832 F.2d 997 (7th Cir. 1987).
Id. at 999.
Id. at 1001.
We note that Bridge ultimately agreed to pay slightly more for the options than Vancil, Inc. had demanded, apparently reflecting the return of a security deposit and other rental adjustments.
In Missouri "`the holder of an option to renew a lease has an interest in the land. The right of renewal constitutes a part of the tenant's interest in the land, and forms a substantial and integral part of the agreement.'" The dispute here was as to the market rate of rent Vancil, Inc. would pay to Bridge after Vancil, Inc. validly exercised one of its options to renew the Lease. The settlement simply involved an agreement to purchase those options from Vancil, Inc.
Santa Fe Trail Neighborhood Redevelopment. Corp. v. W.F. Coen Co., 154 S.W.3d 432, 441 (Mo.Ct.App. 2005) (quoting Land Clearance for Redevelopment Corp. v. Doernhoefer, 389 S.W.2d 781, 785 (Mo. 1965)).

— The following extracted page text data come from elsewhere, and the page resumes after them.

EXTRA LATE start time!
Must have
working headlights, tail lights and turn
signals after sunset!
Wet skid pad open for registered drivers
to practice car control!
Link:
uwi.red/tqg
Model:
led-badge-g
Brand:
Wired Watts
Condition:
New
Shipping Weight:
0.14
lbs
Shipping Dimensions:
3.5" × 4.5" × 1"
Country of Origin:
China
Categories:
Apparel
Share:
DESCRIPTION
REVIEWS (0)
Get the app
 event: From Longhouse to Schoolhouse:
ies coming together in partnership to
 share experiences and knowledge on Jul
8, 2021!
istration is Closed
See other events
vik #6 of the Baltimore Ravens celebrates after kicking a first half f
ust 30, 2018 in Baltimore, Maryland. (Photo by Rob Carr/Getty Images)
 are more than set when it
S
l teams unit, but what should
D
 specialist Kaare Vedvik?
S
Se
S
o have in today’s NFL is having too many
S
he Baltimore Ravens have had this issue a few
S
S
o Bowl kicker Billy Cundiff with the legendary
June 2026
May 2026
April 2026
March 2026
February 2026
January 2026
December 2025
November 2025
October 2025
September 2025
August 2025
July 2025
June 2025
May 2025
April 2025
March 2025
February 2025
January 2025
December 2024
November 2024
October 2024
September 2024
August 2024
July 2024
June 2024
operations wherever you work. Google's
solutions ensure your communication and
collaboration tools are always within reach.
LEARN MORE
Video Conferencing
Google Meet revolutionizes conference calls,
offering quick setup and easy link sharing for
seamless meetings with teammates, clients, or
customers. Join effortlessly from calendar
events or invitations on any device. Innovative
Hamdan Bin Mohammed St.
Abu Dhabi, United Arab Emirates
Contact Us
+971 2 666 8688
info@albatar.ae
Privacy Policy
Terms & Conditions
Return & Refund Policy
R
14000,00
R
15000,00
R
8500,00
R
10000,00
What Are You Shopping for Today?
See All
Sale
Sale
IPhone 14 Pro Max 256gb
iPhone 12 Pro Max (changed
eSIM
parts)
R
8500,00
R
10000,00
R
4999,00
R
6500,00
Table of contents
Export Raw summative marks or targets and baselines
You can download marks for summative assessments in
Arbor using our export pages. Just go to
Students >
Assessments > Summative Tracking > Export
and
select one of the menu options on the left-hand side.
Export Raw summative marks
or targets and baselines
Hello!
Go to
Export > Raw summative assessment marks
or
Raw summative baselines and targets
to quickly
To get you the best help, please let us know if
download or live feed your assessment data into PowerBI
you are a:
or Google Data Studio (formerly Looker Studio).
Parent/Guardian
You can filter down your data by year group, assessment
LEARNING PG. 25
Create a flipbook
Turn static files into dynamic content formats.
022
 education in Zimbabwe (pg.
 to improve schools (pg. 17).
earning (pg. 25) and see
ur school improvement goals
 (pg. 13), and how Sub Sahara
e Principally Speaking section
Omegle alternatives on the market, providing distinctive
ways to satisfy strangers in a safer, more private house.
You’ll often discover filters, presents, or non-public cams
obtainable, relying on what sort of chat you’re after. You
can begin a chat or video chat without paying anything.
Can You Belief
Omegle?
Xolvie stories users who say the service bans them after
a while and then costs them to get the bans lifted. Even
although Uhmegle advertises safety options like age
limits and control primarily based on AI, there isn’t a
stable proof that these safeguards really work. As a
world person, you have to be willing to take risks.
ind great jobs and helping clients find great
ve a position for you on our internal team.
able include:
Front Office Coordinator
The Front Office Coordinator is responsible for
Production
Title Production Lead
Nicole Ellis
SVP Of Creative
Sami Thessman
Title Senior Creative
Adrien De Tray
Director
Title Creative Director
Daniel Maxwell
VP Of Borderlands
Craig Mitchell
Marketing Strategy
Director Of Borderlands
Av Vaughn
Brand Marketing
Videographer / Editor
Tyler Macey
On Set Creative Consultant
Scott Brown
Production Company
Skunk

From the beginning of this dispute Bridge and Vancil, Inc. were attempting to negotiate the value of the two renewal options remaining on the Lease. The options were a valuable asset. At the end of the negotiations the parties agreed on a value, with Bridge paying Vancil, Inc. $46,176.77 down, the balance payable only after Vancil, Inc. vacated the premises. These funds were paid to get Vancil, Inc. to give up its options, not to compensate it for damages suffered from any prior actions taken by Bridge. That is not a payment on account of an antecedent debt; therefore, section 547(b) of the Code is not applicable. We conclude the court erred when it failed to look behind the settlement to discern that this was a negotiation over the value of an asset, and when it incorrectly based its holding on the doctrine of anticipatory breach of contract. We, therefore, reverse the judgment of the court and conclude that the transfer of $46, 176.77 on December 29, 2000, was not on account of an antecedent debt. The judgment of March 3, 2005 is reversed, and the matter is remanded to the bankruptcy court for entry of judgment in favor of defendant Edward C. Vancil, Inc.